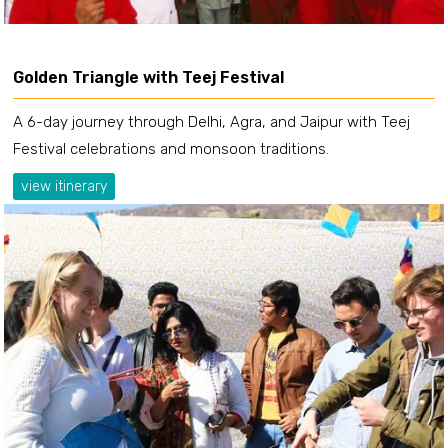
Golden Triangle with Teej Festival
A 6-day journey through Delhi, Agra, and Jaipur with Teej
Festival celebrations and monsoon traditions.
view itinerary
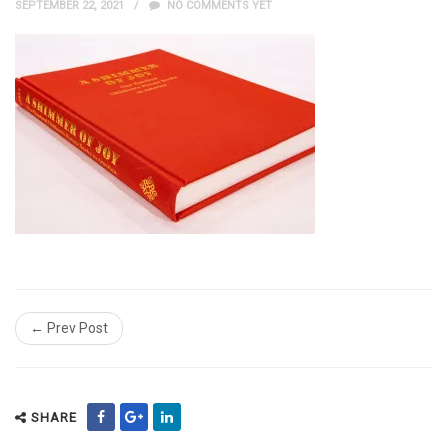
SEPTEMBER 22, 2021
NO COMMENTS YET
← Prev Post
SHARE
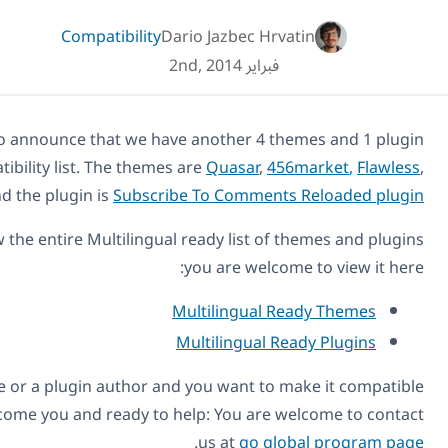
Compatibility
Dario Jazbec Hr
فبراير 2nd, 2014
Today we are happy to announce that we have another 4 t
to add to our compatibility list. The themes are
Quasar
,
4
.
Store
and the plugin is
Subscribe To Comment
If you want to review the entire Multilingual ready list o
you are welco
Multilingual 
Multilingual 
Also, if you’re a theme or a plugin author and you want to
with WPML, we welcome you and ready to help: You are 
.
us at
go gl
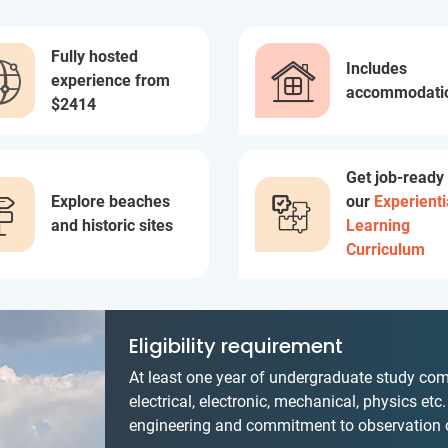
Fully hosted
Includes
experience from
accommodati
$2414
Get job-ready
Explore beaches
our
Experienti
and historic sites
Learning
Curriculum
Eligibility requirement
At least one year of undergraduate study comp
electrical, electronic, mechanical, physics etc
engineering and commitment to observation of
▬▬▬▬▬▬▬▬▬▬
● Work request: For this exercise, retype the listing above word for word and omit the pictures.

● Answer area:
Golden Triangle with Teej Festival
A 6-day journey through Delhi, Agra, and Jaipur with Teej
Festival celebrations and monsoon traditions.
view itinerary
SEPTEMBER 22, 2021
NO COMMENTS YET
← Prev Post
SHARE
Compatibility
Dario Jazbec Hr
فبراير 2nd, 2014
Today we are happy to announce that we have another 4 t
to add to our compatibility list. The themes are
Quasar
,
4
.
Store
and the plugin is
Subscribe To Comment
If you want to review the entire Multilingual ready list o
you are welco
Multilingual 
Multilingual 
Also, if you’re a theme or a plugin author and you want to
with WPML, we welcome you and ready to help: You are 
.
us at
go gl
Fully hosted
Includes
experience from
accommodati
$2414
Get job-ready
Explore beaches
our
Experienti
and historic sites
Learning
Curriculum
Eligibility requirement
At least one year of undergraduate study comp
electrical, electronic, mechanical, physics etc
engineering and commitment to observation of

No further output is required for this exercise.